See that the MD5 field is clearly marked as binary data (briefly mentioned in Table 5.6) with the subtype and raw payload. Keep in mind that MongoDB sorts BinData first by the length or size of the data, second by the BSON one-byte subtype, and last by the data, performing a byte-by-byte comparison.

C.2. GridFS

GridFS is a convention for storing files of arbitrary size in MongoDB. The GridFS specification is implemented by all the official drivers and by MongoDB’s mongofiles tool, ensuring consistent access across platforms. GridFS is useful for storing large binary objects in the database. It’s frequently fast enough to serve these objects as well, and the storage method is conducive to streaming.

The term GridFS may lead to confusion, so two clarifications are worth making right off the bat. The first is that GridFS isn’t an intrinsic feature of MongoDB. As mentioned, it’s a convention that all the official drivers (and some tools) use to manage large binary objects in the database. Second, it’s important to clarify that GridFS doesn’t have the rich semantics of bona fide filesystems. For instance, there’s no protocol for locking and concurrency, and this limits the GridFS interface to simple put, get, and delete operations. This means that if you want to update a file, you need to delete it and then put the new version.

GridFS works by dividing a large file into small, 255 KB chunks and then storing each chunk as a separate document—versions prior to MongoDB v2.4.10 use 256 KB chunks.

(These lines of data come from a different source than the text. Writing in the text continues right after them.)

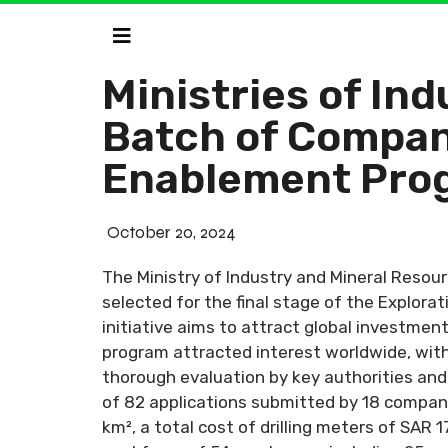
Ministries of In
Batch of Compani
Enablement Pro
October 20, 2024
The Ministry of Industry and Mineral Resou
selected for the final stage of the Explor
initiative aims to attract global investmen
program attracted interest worldwide, with
thorough evaluation by key authorities and
of 82 applications submitted by 18 compani
km², a total cost of drilling meters of SAR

By default, these chunks are stored in a collection called fs.chunks. Once the chunks are written, the file’s metadata is stored in a single document in another collection called fs.files. Figure C.1 contains a simplistic illustration of this process applied to a theoretical 1 MB file called canyon.jpg. Note that the use of the term chunks in the context of GridFS isn’t related to the use of the term chunks in the context of sharding.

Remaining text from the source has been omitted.